Global study reveals health impacts of airborne trace elements

As anyone with seasonal allergies knows, unseen airborne particles can really wreck a person’s day. Like the tree pollen that might be plaguing you this spring, small concentrations of trace elements in the air can have significant negative impacts on human health. However, unlike pollen counts and other allergy indices, which are carefully tracked and widely available, limited knowledge exists about the ambient concentrations of cancer-causing trace elements like lead and arsenic in urban areas of developing countries.

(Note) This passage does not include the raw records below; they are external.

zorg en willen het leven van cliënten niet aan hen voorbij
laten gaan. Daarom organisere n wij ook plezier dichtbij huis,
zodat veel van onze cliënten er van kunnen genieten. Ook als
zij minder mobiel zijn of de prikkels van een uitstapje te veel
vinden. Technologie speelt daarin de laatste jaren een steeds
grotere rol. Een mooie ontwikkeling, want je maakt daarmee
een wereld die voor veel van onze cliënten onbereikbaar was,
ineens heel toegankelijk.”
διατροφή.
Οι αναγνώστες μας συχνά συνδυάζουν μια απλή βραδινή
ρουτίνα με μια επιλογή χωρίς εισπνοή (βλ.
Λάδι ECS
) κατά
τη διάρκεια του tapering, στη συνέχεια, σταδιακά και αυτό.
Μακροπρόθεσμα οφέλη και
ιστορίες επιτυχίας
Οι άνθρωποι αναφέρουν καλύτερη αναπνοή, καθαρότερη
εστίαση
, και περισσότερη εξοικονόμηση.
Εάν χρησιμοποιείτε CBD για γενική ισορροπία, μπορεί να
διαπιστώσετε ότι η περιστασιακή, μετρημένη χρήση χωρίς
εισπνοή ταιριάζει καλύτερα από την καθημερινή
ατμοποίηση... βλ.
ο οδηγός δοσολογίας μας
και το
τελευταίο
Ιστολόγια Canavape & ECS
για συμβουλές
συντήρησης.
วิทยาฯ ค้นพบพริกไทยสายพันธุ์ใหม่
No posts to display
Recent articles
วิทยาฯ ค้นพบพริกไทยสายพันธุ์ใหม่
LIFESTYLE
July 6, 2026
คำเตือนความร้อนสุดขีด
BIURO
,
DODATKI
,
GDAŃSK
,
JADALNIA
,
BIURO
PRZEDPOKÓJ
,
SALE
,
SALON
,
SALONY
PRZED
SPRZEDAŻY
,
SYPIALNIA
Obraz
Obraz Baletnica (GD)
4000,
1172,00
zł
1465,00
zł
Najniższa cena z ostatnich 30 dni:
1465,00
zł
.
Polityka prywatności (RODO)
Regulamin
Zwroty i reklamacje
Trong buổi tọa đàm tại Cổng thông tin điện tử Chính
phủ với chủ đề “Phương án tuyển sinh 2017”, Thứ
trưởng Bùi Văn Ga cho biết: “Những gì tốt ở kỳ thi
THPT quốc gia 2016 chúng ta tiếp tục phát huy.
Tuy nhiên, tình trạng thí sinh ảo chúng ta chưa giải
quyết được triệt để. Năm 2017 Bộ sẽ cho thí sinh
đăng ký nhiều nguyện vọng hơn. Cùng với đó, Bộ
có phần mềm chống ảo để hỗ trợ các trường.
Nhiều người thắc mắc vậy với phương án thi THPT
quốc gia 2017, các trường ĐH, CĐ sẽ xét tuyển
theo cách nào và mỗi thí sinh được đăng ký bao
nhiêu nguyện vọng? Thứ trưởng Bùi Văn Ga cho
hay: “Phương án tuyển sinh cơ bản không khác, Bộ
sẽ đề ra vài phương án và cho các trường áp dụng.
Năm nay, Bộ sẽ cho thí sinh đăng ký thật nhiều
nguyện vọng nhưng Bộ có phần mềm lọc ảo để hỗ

A recent effort led by Randall Martin, the Raymond R. Tucker Distinguished Professor in the McKelvey School of Engineering at Washington University in St. Louis, analyzed global ambient particulate matter (PM) to understand two of its key components, mineral dust and trace element oxides. Trace elements — such as lead and arsenic — have well-documented associations with adverse health outcomes. While dust originates from both natural sources like deserts and human activities like construction and agriculture, trace elements are predominantly emitted by human activities such as fossil fuel combustion and industrial processes.

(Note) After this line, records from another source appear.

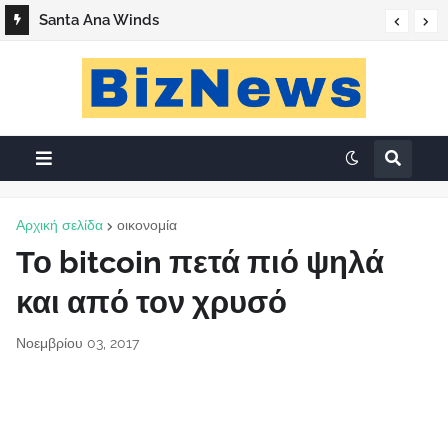
Santa Ana Winds
Αρχική σελίδα
οικονομία
Το bitcoin πετά πιό ψηλά
και από τον χρυσό
Νοεμβρίου 03, 2017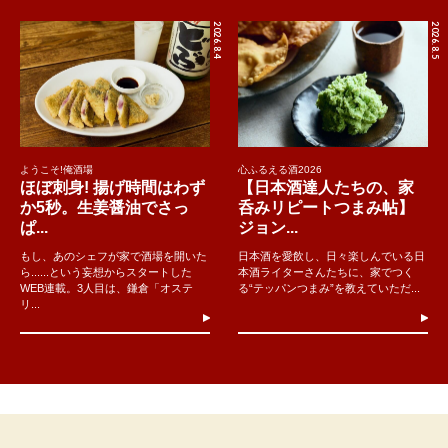
2026.8.4
2026.8.5
ようこそ!俺酒場
心ふるえる酒2026
ほぼ刺身! 揚げ時間はわず
【日本酒達人たちの、家
か5秒。生姜醤油でさっ
呑みリピートつまみ帖】
ぱ...
ジョン...
もし、あのシェフが家で酒場を開いた
日本酒を愛飲し、日々楽しんでいる日
ら......という妄想からスタートした
本酒ライターさんたちに、家でつく
WEB連載。3人目は、鎌倉「オステ
る“テッパンつまみ”を教えていただ...
リ...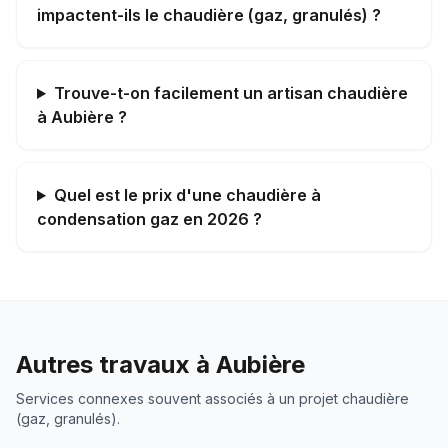
impactent-ils le chaudière (gaz, granulés) ?
Trouve-t-on facilement un artisan chaudière
à Aubière ?
Quel est le prix d'une chaudière à
condensation gaz en 2026 ?
Autres travaux à
Aubière
Services connexes souvent associés à un projet
chaudière
(gaz, granulés)
.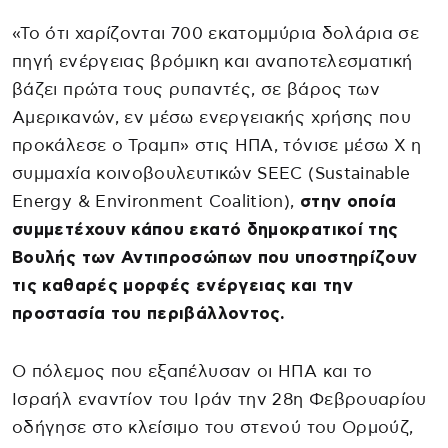
«Το ότι χαρίζονται 700 εκατομμύρια δολάρια σε
πηγή ενέργειας βρόμικη και αναποτελεσματική
βάζει πρώτα τους ρυπαντές, σε βάρος των
Αμερικανών, εν μέσω ενεργειακής χρήσης που
προκάλεσε ο Τραμπ» στις ΗΠΑ, τόνισε μέσω X η
συμμαχία κοινοβουλευτικών SEEC (Sustainable
Energy & Environment Coalition),
στην οποία
συμμετέχουν κάπου εκατό δημοκρατικοί της
Βουλής των Αντιπροσώπων που υποστηρίζουν
τις καθαρές μορφές ενέργειας και την
προστασία του περιβάλλοντος.
Ο πόλεμος που εξαπέλυσαν οι ΗΠΑ και το
Ισραήλ εναντίον του Ιράν την 28η Φεβρουαρίου
οδήγησε στο κλείσιμο του στενού του Ορμούζ,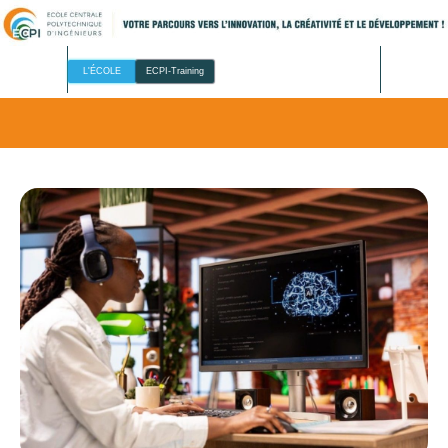
L'ÉCOLE
ECPI-Training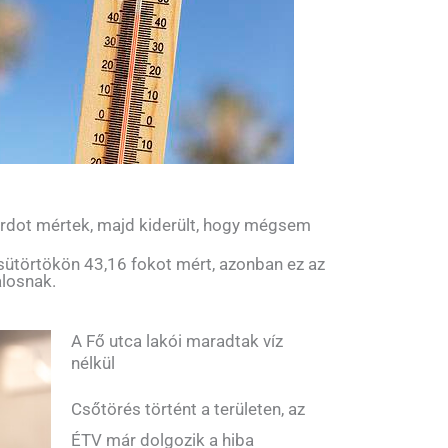
rdot mértek, majd kiderült, hogy mégsem
sütörtökön 43,16 fokot mért, azonban ez az
alosnak.
A Fő utca lakói maradtak víz
nélkül
Csőtörés történt a területen, az
ÉTV már dolgozik a hiba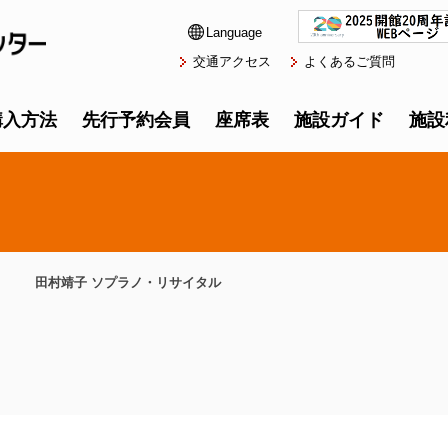
Language
交通アクセス
よくあるご質問
購入方法
先行予約会員
座席表
施設ガイド
施設
田村靖子 ソプラノ・リサイタル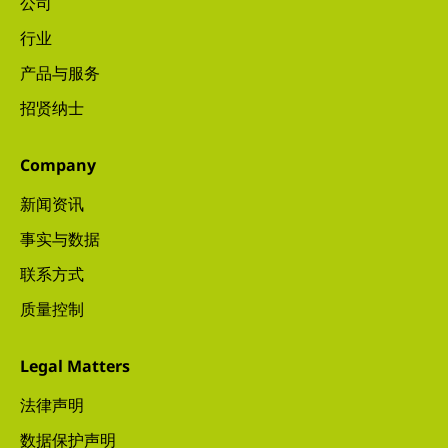
公司
行业
产品与服务
招贤纳士
Company
新闻资讯
事实与数据
联系方式
质量控制
Legal Matters
法律声明
数据保护声明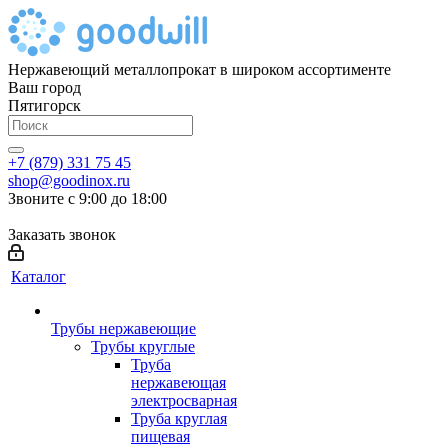
Нержавеющий металлопрокат в широком ассортименте
Ваш город
Пятигорск
+7 (879) 331 75 45
shop@goodinox.ru
Звоните с 9:00 до 18:00
Заказать звонок
Каталог
Трубы нержавеющие
Трубы круглые
Труба
нержавеющая
электросварная
Труба круглая
пищевая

Martin’s team, including Jay Turner, the James McKelvey Professor of Engineering Education at WashU, and Xuan Liu, a graduate student working with Martin and Turner in the Department of Energy, Environmental & Chemical Engineering, examined data collected by the Surface Particulate Matter Network (SPARTAN), the only global monitoring network that measures PM elemental composition. Their work, published March 10 in ES&T Air, produced a valuable dataset and methodology to identify regions with elevated trace elements. The findings also highlighted regions of concern in Bangladesh, India and Vietnam, which might benefit from interventions to reduce trace element emission from human activities.